How to complete this task:
Your answer should consist of the lines in the data below that contain "Півмаски".

Raw data:
***

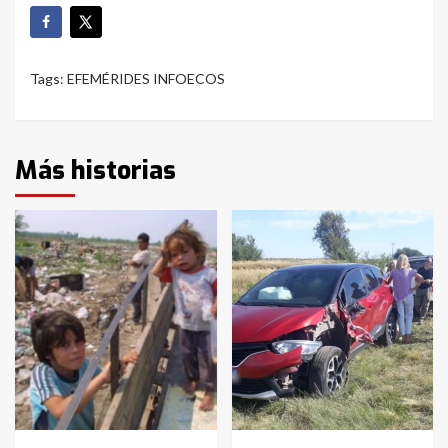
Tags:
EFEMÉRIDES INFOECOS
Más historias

***

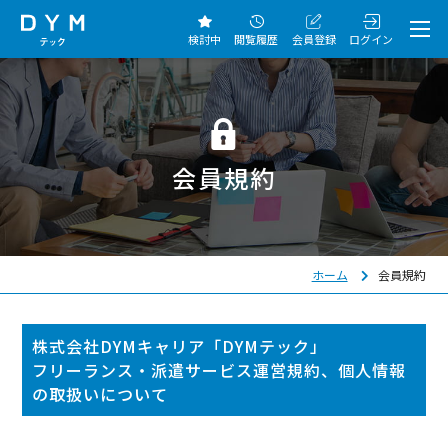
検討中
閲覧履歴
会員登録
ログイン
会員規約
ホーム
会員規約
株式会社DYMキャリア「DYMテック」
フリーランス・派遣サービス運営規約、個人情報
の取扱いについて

***

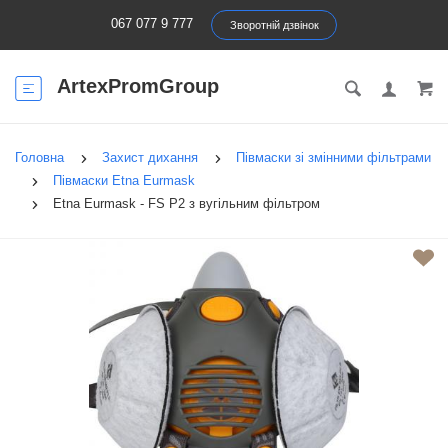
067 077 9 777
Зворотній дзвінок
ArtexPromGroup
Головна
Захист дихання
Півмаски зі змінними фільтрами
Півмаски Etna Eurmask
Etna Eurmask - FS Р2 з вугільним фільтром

***

Written answer:
Півмаски зі змінними фільтрами
Півмаски Etna Eurmask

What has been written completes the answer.